DESCRIPTION OF THE TASK
Please go line by line through the material and copy each one containing the word "SJABLOON".

EXERCISE DATA
--- START ---

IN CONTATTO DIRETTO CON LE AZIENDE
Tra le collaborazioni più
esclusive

--- END ---
--- START ---

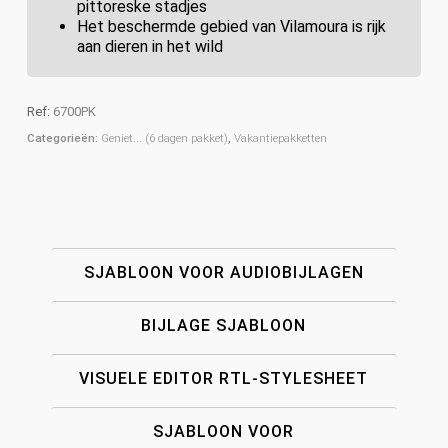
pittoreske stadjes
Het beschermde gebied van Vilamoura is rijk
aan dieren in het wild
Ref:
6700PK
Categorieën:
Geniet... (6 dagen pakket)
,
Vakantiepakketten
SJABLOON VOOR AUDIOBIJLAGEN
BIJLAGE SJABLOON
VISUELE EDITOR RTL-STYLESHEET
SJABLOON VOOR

--- END ---
--- START ---

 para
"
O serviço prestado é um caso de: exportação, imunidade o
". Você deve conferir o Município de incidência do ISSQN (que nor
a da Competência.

--- END ---

SOLVED EXERCISE
SJABLOON VOOR AUDIOBIJLAGEN
BIJLAGE SJABLOON
SJABLOON VOOR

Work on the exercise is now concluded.